Trip Report
Rio Platano Honduras
Saturday July 19, 2014 12:09pm
We had a topo map from a Honduran Government office in Tegucigalpa. It was a good map but still had white squares scattered about saying “topography not determined”.
Green Kingfisher, Platano
Green Kingfisher, Platano
Credit: Q- Ball

After 180 miles of rafting, hiking and mules we reached the ocean. We descended the Rio Platano from the headwaters to the Atlantic Ocean.

This area is considered the largest intact lowland rainforest left in Central America.

I grew up visiting family in Honduras. I had heard about the Platano/ Nothern Moskitia region since I was young. On a whim I took my wife to visit Copan Ruinas, a beautiful friendly town that asks you to stay. I added this expedition before her arrival.

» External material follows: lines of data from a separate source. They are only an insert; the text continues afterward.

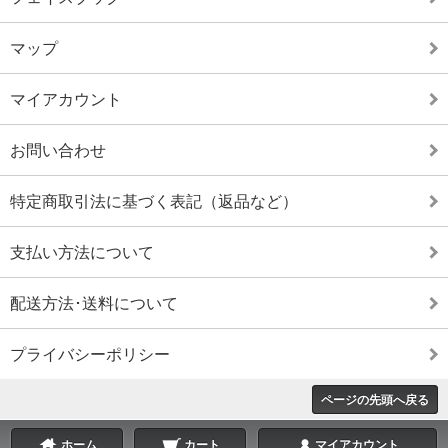
マップ
マイアカウント
お問い合わせ
特定商取引法に基づく表記（返品など）
支払い方法について
配送方法･送料について
プライバシーポリシー
ページの先頭へ戻る
ホーム
カート
マイアカウント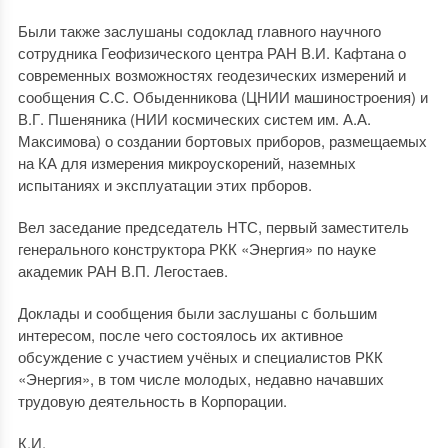
Были также заслушаны содоклад главного научного
сотрудника Геофизического центра РАН В.И. Кафтана о
современных возможностях геодезических измерений и
сообщения С.С. Обыденникова (ЦНИИ машиностроения) и
В.Г. Пшеняника (НИИ космических систем им. А.А.
Максимова) о создании бортовых приборов, размещаемых
на КА для измерения микроускорений, наземных
испытаниях и эксплуатации этих прборов.
Вел заседание председатель НТС, первый заместитель
генерального конструктора РКК «Энергия» по науке
академик РАН В.П. Легостаев.
Доклады и сообщения были заслушаны с большим
интересом, после чего состоялось их активное
обсуждение с участием учёных и специалистов РКК
«Энергия», в том числе молодых, недавно начавших
трудовую деятельность в Корпорации.
К.И.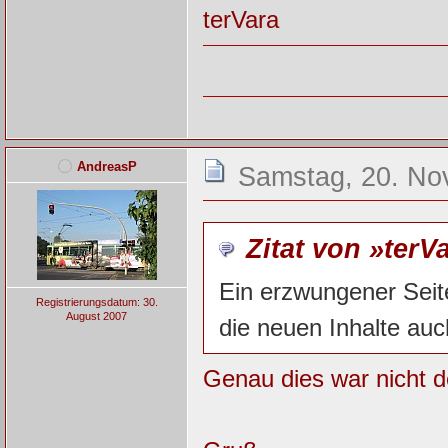
terVara
AndreasP
Samstag, 20. No
Zitat von »terV
Ein erzwungener Seite
Registrierungsdatum: 30.
August 2007
die neuen Inhalte auc
Genau dies war nicht d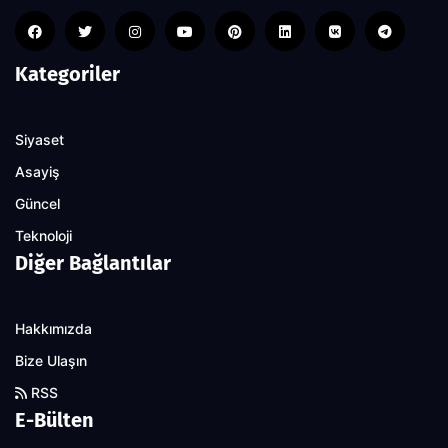
Kategoriler
Siyaset
Asayiş
Güncel
Teknoloji
Diğer Bağlantılar
Hakkımızda
Bize Ulaşın
RSS
E-Bülten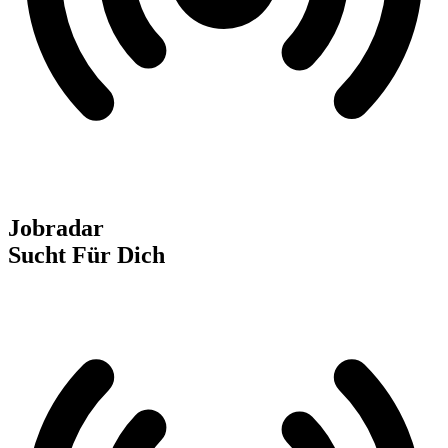
Jobradar
Sucht Für Dich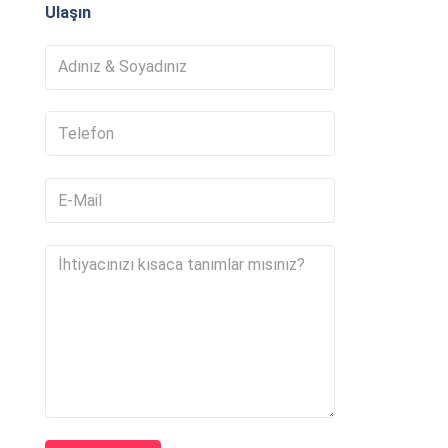
Ulaşın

The usual Honduran arrival begins in San Pedro Sula. While waiting for the bus, water started filling the airport terminal. In broken Spanish I tried to tell the Hedman Alas employee the situation. He said, (translated) “no worries”. I sat back down while putting my luggage on nearby chairs as the water rose. Then all hell broke loose when employees noticed it. They plugged the leak!

From San Pedro Sula, I took a bus to the formal calm coastal city of La Ceiba. As a child I have memories of a small concrete block building and waiting hours for a plane. You could bribe them to get where you wanted. As a friend says, “I have never met a Honduran you couldn’t bribe”.

The bribes are from the drug guys these days. At least you don’t have to worry about the banditos!

I never realized going to a Pollo Express (counterpart to KFC) in La Ceiba would have me patted down by local security with big guns.

Aside from not being able to sleep for a few nights (because of gunfire) I was ready for the Rio Platano!!!

Jorge met me at the door and asked if I needed anything. He then said he had to run to the Congrehal river to pick up folks.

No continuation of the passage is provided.